*** Exercise inputs ***
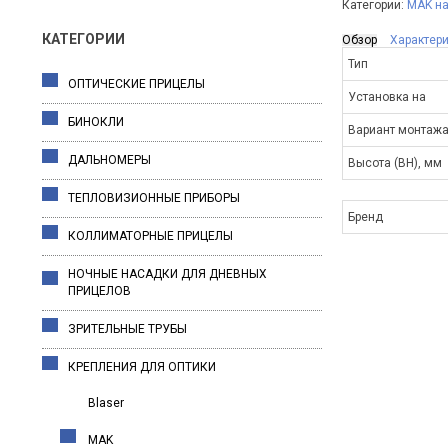
Категории:
MAK на
КАТЕГОРИИ
Обзор
Характер
Тип
ОПТИЧЕСКИЕ ПРИЦЕЛЫ
Установка на
БИНОКЛИ
Вариант монтаж
ДАЛЬНОМЕРЫ
Высота (BH), мм
ТЕПЛОВИЗИОННЫЕ ПРИБОРЫ
Бренд
КОЛЛИМАТОРНЫЕ ПРИЦЕЛЫ
НОЧНЫЕ НАСАДКИ ДЛЯ ДНЕВНЫХ
ПРИЦЕЛОВ
ЗРИТЕЛЬНЫЕ ТРУБЫ
КРЕПЛЕНИЯ ДЛЯ ОПТИКИ
Blaser
MAK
*** End of Exercise inputs ***
» Goal of the exercise
Without the pictures, repeat every line of the material above exactly.

» Task result
Категории:
MAK на
КАТЕГОРИИ
Обзор
Характер
Тип
ОПТИЧЕСКИЕ ПРИЦЕЛЫ
Установка на
БИНОКЛИ
Вариант монтаж
ДАЛЬНОМЕРЫ
Высота (BH), мм
ТЕПЛОВИЗИОННЫЕ ПРИБОРЫ
Бренд
КОЛЛИМАТОРНЫЕ ПРИЦЕЛЫ
НОЧНЫЕ НАСАДКИ ДЛЯ ДНЕВНЫХ
ПРИЦЕЛОВ
ЗРИТЕЛЬНЫЕ ТРУБЫ
КРЕПЛЕНИЯ ДЛЯ ОПТИКИ
Blaser
MAK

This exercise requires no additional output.